*** Opening Supplied data ***
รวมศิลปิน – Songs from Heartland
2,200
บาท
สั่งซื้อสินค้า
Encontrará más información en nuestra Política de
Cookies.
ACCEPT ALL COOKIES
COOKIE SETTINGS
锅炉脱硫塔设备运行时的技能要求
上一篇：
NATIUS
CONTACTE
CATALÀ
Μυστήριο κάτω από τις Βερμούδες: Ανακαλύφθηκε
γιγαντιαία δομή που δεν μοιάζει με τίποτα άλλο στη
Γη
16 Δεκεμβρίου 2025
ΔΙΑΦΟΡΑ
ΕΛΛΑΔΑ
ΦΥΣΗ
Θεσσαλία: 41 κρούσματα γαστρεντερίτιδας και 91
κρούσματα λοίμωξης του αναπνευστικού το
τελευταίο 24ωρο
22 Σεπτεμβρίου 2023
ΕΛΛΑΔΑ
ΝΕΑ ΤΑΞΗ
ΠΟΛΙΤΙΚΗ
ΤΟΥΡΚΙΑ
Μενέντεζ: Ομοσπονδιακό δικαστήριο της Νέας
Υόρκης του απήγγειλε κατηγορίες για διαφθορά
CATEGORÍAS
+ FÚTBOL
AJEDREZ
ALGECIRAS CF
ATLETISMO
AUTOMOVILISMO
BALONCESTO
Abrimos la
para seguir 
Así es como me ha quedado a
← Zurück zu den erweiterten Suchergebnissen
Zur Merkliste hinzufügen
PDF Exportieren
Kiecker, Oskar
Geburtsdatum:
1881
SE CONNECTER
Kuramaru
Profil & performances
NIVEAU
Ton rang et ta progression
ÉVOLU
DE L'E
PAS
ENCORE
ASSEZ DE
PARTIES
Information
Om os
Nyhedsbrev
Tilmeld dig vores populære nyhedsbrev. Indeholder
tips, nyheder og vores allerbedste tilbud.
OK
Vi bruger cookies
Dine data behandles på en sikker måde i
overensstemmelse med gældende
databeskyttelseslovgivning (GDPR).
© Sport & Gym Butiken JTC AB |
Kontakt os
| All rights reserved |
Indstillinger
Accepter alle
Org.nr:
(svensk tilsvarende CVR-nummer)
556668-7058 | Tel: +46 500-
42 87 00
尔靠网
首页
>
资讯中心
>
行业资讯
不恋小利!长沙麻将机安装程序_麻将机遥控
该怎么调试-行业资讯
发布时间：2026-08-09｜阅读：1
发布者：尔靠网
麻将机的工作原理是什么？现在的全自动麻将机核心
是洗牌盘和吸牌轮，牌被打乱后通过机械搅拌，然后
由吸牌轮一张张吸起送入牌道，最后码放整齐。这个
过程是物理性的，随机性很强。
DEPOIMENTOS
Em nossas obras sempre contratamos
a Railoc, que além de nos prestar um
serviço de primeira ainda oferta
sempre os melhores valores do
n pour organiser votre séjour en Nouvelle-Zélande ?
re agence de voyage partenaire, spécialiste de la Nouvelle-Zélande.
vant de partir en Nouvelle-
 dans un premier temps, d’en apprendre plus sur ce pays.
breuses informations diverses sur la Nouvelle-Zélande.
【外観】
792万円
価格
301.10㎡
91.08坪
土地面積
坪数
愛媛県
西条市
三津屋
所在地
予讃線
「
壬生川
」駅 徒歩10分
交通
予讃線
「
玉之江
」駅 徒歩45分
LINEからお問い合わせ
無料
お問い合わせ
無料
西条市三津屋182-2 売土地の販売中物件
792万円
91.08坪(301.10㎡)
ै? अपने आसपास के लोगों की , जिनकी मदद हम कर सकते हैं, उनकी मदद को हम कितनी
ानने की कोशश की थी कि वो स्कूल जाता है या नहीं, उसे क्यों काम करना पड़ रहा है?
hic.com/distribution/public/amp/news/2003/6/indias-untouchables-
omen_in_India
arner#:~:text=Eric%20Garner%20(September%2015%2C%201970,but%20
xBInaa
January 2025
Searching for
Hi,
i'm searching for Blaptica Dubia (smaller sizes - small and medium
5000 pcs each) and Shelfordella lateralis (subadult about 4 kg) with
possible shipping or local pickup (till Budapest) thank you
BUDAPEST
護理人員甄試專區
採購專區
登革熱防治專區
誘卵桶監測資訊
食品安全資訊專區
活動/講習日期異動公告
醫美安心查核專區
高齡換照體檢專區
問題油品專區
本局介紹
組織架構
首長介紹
*** Closing Supplied data ***
● **Goal of the exercise**
Identify the lines of the entries containing the string "Zélande". Copy each such line.

● **Response**
n pour organiser votre séjour en Nouvelle-Zélande ?
re agence de voyage partenaire, spécialiste de la Nouvelle-Zélande.
breuses informations diverses sur la Nouvelle-Zélande.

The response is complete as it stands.